As an industry, we’ve gotten exceptionally good at building large, complex software systems. We’re now starting to see the rise of massive, complex systems built around data – where the primary business value of the system comes from the analysis of data, rather than the software directly. We’re seeing quick-moving impacts of this trend across the industry, including the emergence of new roles, shifts in customer spending, and the emergence of new startups providing infrastructure and tooling around data.
In fact, many of today’s fastest growing infrastructure startups build products to manage data. These systems enable data-driven decision making (analytic systems) and drive data-powered products, including with machine learning (operational systems). They range from the pipes that carry data, to storage solutions that house data, to SQL engines that analyze data, to dashboards that make data easy to understand – from data science and machine learning libraries, to automated data pipelines, to data catalogs, and beyond.
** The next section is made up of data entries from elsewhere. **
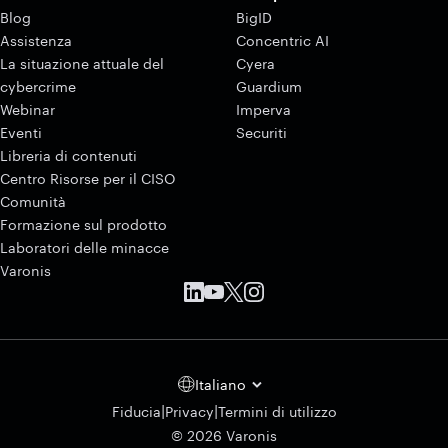
Blog
BigID
Assistenza
Concentric AI
La situazione attuale del
Cyera
cybercrime
Guardium
Webinar
Imperva
Eventi
Securiti
Libreria di contenuti
Centro Risorse per il CISO
Comunità
Formazione sul prodotto
Laboratori delle minacce
Varonis
Italiano
|
|
Fiducia
Privacy
Termini di utilizzo
© 2026 Varonis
And yet, despite all of this energy and momentum, we’ve found that there is still a tremendous amount of confusion around what technologies are on the leading end of this trend and how they are used in practice. In the last two years, we talked to hundreds of founders, corporate data leaders, and other experts – including interviewing 20+ practitioners on their current data stacks – in an attempt to codify emerging best practices and draw up a common vocabulary around data infrastructure. This post will begin to share the results of that work and showcase technologists pushing the industry forward.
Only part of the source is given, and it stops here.